Desde la habitación del hotel mandé un correo a la terraza para consultar si era necesario reservar. Me contestaron enseguida, diciéndome que no trabajaban con reserva previa y que se asignaban las mesas por orden de llegada, así que, ya anocheciendo, nos fuimos para allá caminando.
Subimos hasta lo más alto del hotel con toda la ilusión, pero al llegar a la recepción nos dieron el «jarro de agua fría»: nos dijeron que estaba lleno. Aun así, insistí a la chica del mostrador para ver si podíamos pasar sólo un momento para echar un vistazo y hacer alguna foto, y nos lo permitió.
Nos dimos una vuelta por esa terraza de moda y enseguida nos dimos cuenta de por qué quizás no encajábamos: éramos tres adultos en la cincuentena con un chico de 17 años, todos vestidos de manera muy informal, con ropa cómoda y zapatillas de deporte. Estábamos rodeados de gente mucho más joven y muy bien vestida.

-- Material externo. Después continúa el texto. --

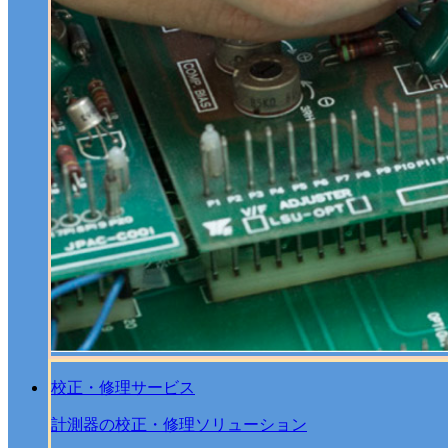
校正・修理サービス
計測器の校正・修理ソリューション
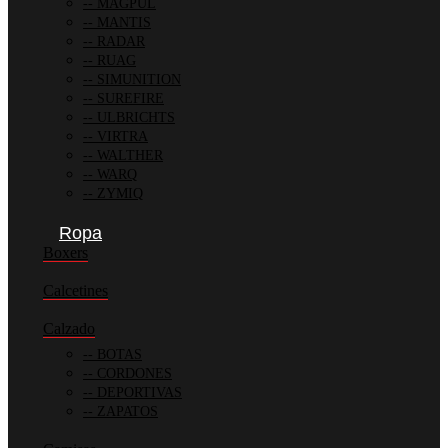
MAGPUL
MANTIS
RADAR
RUAG
SIMUNITION
SUREFIRE
ULBRICHTS
VIRTRA
WALTHER
WARQ
ZYMIQ
Ropa
Boxers
Calcetines
Calzado
BOTAS
CORDONES
DEPORTIVAS
ZAPATOS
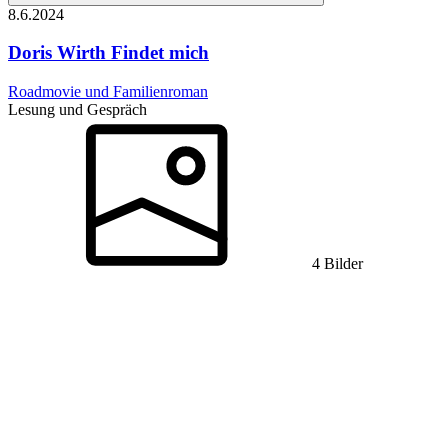
8.6.
2024
Doris Wirth
Findet mich
Roadmovie und Familienroman
Lesung und Gespräch
4 Bilder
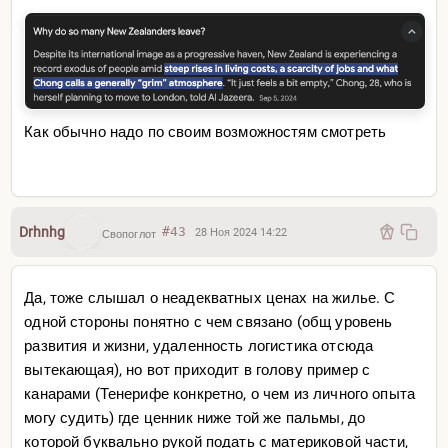
Как обычно надо по своим возможностям смотреть
Drhnhg
#43
28 Ноя 2024 14:22
Свопоглот
Да, тоже слышал о неадекватных ценах на жилье. С
одной стороны понятно с чем связано (общ уровень
развития и жизни, удаленность логистика отсюда
вытекающая), но вот приходит в голову пример с
канарами (Тенерифе конкретно, о чем из личного опыта
могу судить) где ценник ниже той же пальмы, до
которой буквально рукой подать с материковой части,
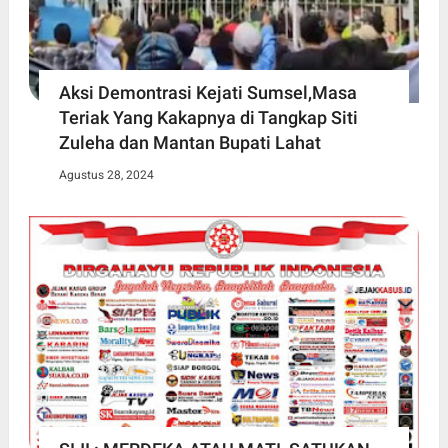
Aksi Demontrasi Kejati Sumsel,Masa
Teriak Yang Kakapnya di Tangkap Siti
Zuleha dan Mantan Bupati Lahat
Agustus 28, 2024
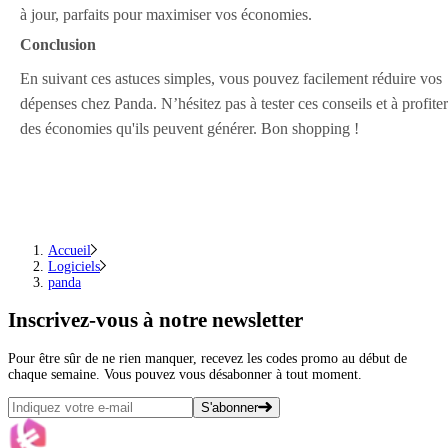
à jour, parfaits pour maximiser vos économies.
Conclusion
En suivant ces astuces simples, vous pouvez facilement réduire vos
dépenses chez Panda. N’hésitez pas à tester ces conseils et à profiter
des économies qu'ils peuvent générer. Bon shopping !
Accueil
Logiciels
panda
Inscrivez-vous
à notre newsletter
Pour être sûr de ne rien manquer, recevez les codes promo au début de
chaque semaine. Vous pouvez vous désabonner à tout moment.
S'abonner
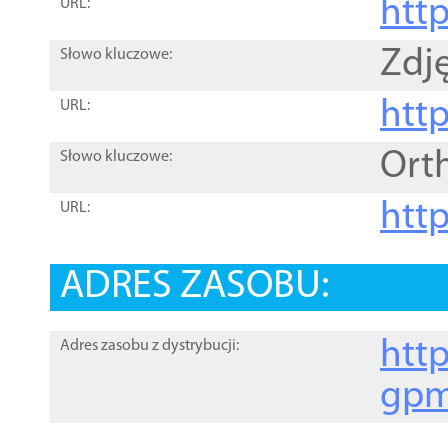
htt
URL:
Zdję
Słowo kluczowe:
htt
URL:
Ort
Słowo kluczowe:
http
URL:
ADRES ZASOBU:
http
Adres zasobu z dystrybucji:
gpm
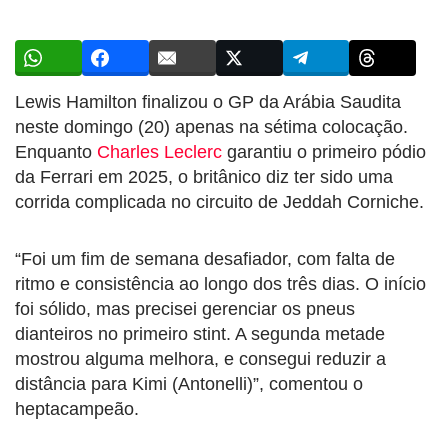
Lewis Hamilton finalizou o GP da Arábia Saudita
neste domingo (20) apenas na sétima colocação.
Enquanto
Charles Leclerc
garantiu o primeiro pódio
da Ferrari em 2025, o britânico diz ter sido uma
corrida complicada no circuito de Jeddah Corniche.
“Foi um fim de semana desafiador, com falta de
ritmo e consistência ao longo dos três dias. O início
foi sólido, mas precisei gerenciar os pneus
dianteiros no primeiro stint. A segunda metade
mostrou alguma melhora, e consegui reduzir a
distância para Kimi (Antonelli)”, comentou o
heptacampeão.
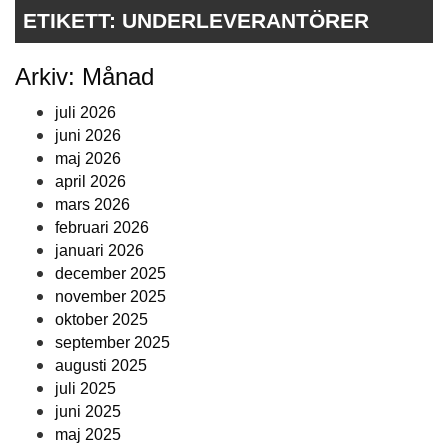
ETIKETT:
UNDERLEVERANTÖRER
Arkiv: Månad
juli 2026
juni 2026
maj 2026
april 2026
mars 2026
februari 2026
januari 2026
december 2025
november 2025
oktober 2025
september 2025
augusti 2025
juli 2025
juni 2025
maj 2025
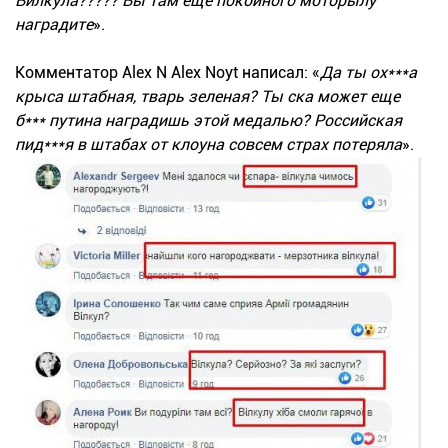
Вилкула????? Вы там еще покойного моторылу
наградите
».
Комментатор Alex N Alex Noyt написал: «
Да ты ох***а
крыса штабная, тварь зеленая? Ты ска может еще
б*** путина наградишь этой медалью? Российская
пид***я в штабах от клоуна совсем страх потеряла
».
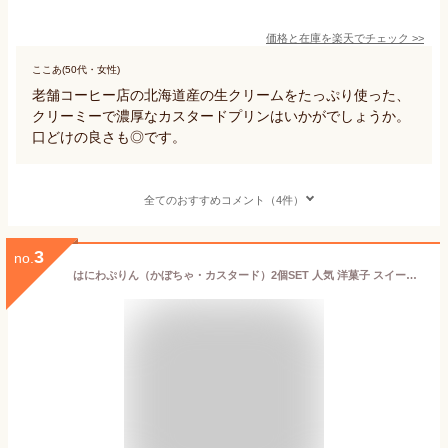
価格と在庫を
楽天
でチェック
>>
ここあ(50代・女性)
老舗コーヒー店の北海道産の生クリームをたっぷり使った、
クリーミーで濃厚なカスタードプリンはいかがでしょうか。
口どけの良さも◎です。
全てのおすすめコメント（4件）
3
no.
はにわぷりん（かぼちゃ・カスタード）2個SET 人気 洋菓子 スイーツ プチギフト お取り寄せ ギフト 大阪土産 古墳 埴輪 陶器 歴史 世界遺産 お礼 誕生日プレゼント 贈答 ご当地スイーツ 出産祝い 内祝い 節句 母の日 父の日 御中元 ホワイトデー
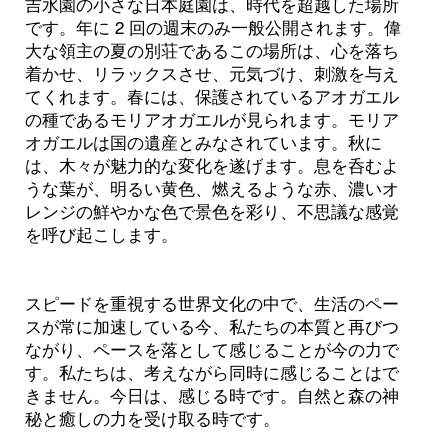
吉水園の小さな日本庭園は、時代を超越した場所
です。年に 2 回の週末のみ一般公開されます。偉
大な領主の夏の別荘であるこの場所は、心を落ち
着かせ、リラックスさせ、元気づけ、刺激を与え
てくれます。春には、保護されているアオガエル
の種であるモリアオガエルが見られます。モリア
オガエルは国の遺産とみなされています。秋に
は、木々が魅力的な変化を遂げます。息を呑むよ
うな葉が、明るい黄色、燃えるような赤、濃いオ
レンジの鮮やかな色で景色を彩り、不思議な感覚
を呼び起こします。
スピードを重視する世界文化の中で、生活のペー
スが常に加速している今、私たちの本質と再びつ
ながり、ペースを落として感じることが今の力で
す。私たちは、考えながら同時に感じることはで
きません。今日は、感じる時です。自然と森の神
秘と癒しの力を受け取る時です。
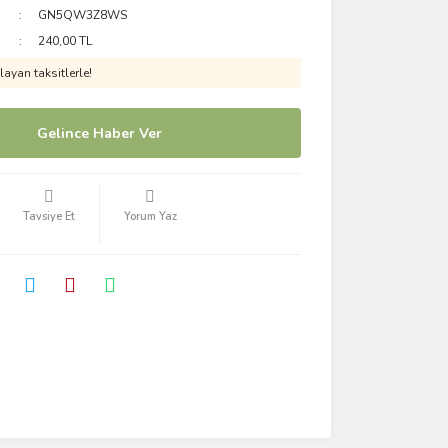
GN5QW3Z8WS
240,00 TL
ayan taksitlerle!
Gelince Haber Ver
Tavsiye Et
Yorum Yaz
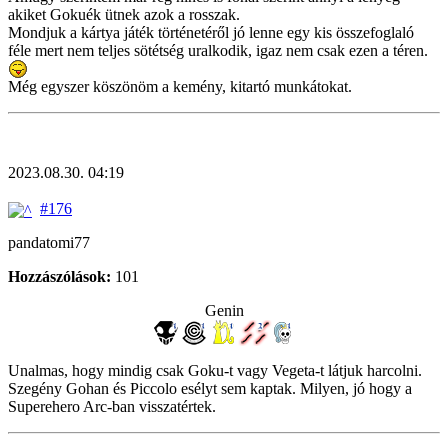
akiket Gokuék ütnek azok a rosszak.
Mondjuk a kártya játék történetéről jó lenne egy kis összefoglaló
féle mert nem teljes sötétség uralkodik, igaz nem csak ezen a téren.
Még egyszer köszönöm a kemény, kitartó munkátokat.
2023.08.30. 04:19
#176
pandatomi77
Hozzászólások:
101
Genin
Unalmas, hogy mindig csak Goku-t vagy Vegeta-t látjuk harcolni.
Szegény Gohan és Piccolo esélyt sem kaptak. Milyen, jó hogy a
Superehero Arc-ban visszatértek.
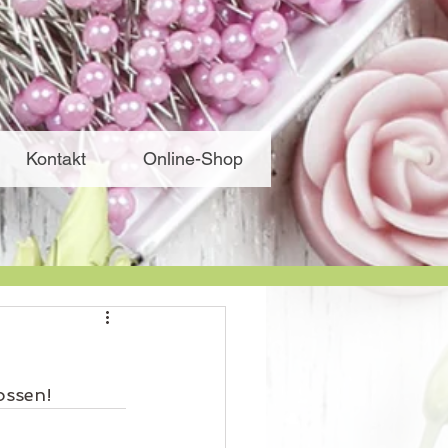
Kontakt
Online-Shop
ossen!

Vimos alguna que otra mesa vacía al recorrer el lugar, así que está claro que nuestro estilo no encajaba con el «código» del local esa noche. No nos enfadamos ni mucho menos, porque lo comprendimos. No íbamos vestidos para la ocasión, ni tampoco teníamos la edad adecuada. No encajábamos en ese ambiente, y lo que más me extraña es que nos dejaran ir a echar algunas fotos, así que agradecimos que nos dejaran pasar. Nos llevamos unas fotos maravillosas de Toronto iluminada y nos fuimos tan contentos. No era un lugar precisamente barato, así que nos ahorramos unos cuantos dólares, y vimos gratis esas espectaculares vistas.


Como los adultos no teníamos hambre, mi hijo se compró algo para picar en un supermercado, y tras dar un paseo no fuimos al hotel a descansar. Al día siguiente nos esperaba un día emocionante y teníamos que estar preparados para la nueva aventura.